Does it exist an approximation using sums and a way to do the computation with more accuracy both by hand to find the length of a spiral?

Question

I have found this riddle in my book and so far which may require the use of calculus (integrals) to which I'm familiar but not very savvy with it. Since, I've not yet come with an answer. I wonder if such problem can be also solved using sums in the scope of college precalculus like an approximation (proven) which could be solved by hand even the calculus method which I also feel might also help me.

The problem is as follows:

In a research facility in Taiwan a group of technicians built a new optical disk which stores information in a spiral engraved in its bottom face named "lecture side". Under the microscope it can be seen that the spiral begins in a region starting from $\textrm{2.6 cm}$ from its axis of rotation and it ends at $\textrm{5.7 cm}$ from the center of the disk. It can also be seen that individual turns of the spiral are $0.74\,\mu\textrm{m}$. Using this information calculate the length of the entire track.

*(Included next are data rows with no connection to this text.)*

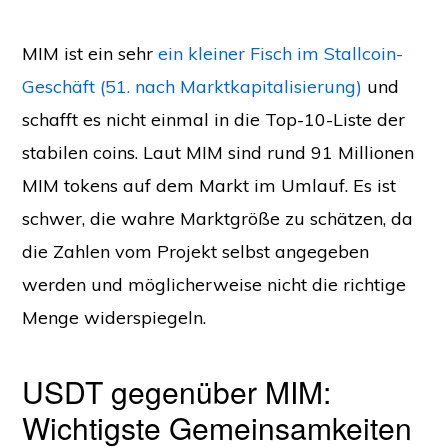
MIM ist ein sehr
ein kleiner Fisch im Stallcoin-
Geschäft (51. nach Marktkapitalisierung)
und
schafft es nicht einmal in die Top-10-Liste der
stabilen coins. Laut MIM sind rund 91 Millionen
MIM tokens auf dem Markt im Umlauf. Es ist
schwer, die wahre Marktgröße zu schätzen, da
die Zahlen vom Projekt selbst angegeben
werden und möglicherweise nicht die richtige
Menge widerspiegeln.
USDT gegenüber MIM:
Wichtigste Gemeinsamkeiten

So far I've only come with the idea of using the spiral of Archimedes, whose formula is given as follows:

$$r=a+b\phi$$

However, I'm not very familiar with the realm of polar coordinates or how can this equation be used to solve my problem. To better illustrate the situation, however I've drawn this sketch to show how I'm understanding the problem.

I've included a cartesian grid, which well "may not be" in scale. But gives an idea of how I believe it is intended to be said.

I've really wanted to offer more into this such as an attempt into solving, but so far I've ran out of ideas.

However, I've come with the idea that the solution may be linked with finding how many turns are in the "readable sector" which is alluded in the problem.

To calculate this what I did was the following:

$\textrm{number of turns}= \left( 5.7 - 2.6 \right)\times 10^{-2}\textrm{m}\times \frac{\textrm{1 turn}}{0.74\times 10^{-6}\textrm{m}}$

By evaluating this short conversion factors I obtained

$\textrm{number of turns} = 41891.89189\,\textrm{turns or rad}$

And that's it. But from there I don't know how to relate this information with what would be needed to solve this riddle. The answer in the book states that the track's length is $1.09\times 10^{4}\,\textrm{m}$. But again. I don't know what can I do to get there.

So far I've did some preliminary research in the community and I've found this but it isn't really very helpful as the example relates to a vertical helix going upwards around a cylinder and my situation doesn't fit into this. Other proposed methods such as the one seen here propose using calculus and this also is referenced here. Needless to say that the only existing solution doesn't give much details of how the supposed formula works. It also contributes to the problem that I'm not very savvy with it and since this problem was obtained from a precalculus book, I aimed my question to. Does it exist a method to make this computation relying in college algebra?. With this I don't intend to totally discard a calculus approach, but an answer with would really be very pedagogical for me is one which can show me the two methods, so I can compare which can be better according to my current knowledge so I can practice more in what I feel I'm lacking.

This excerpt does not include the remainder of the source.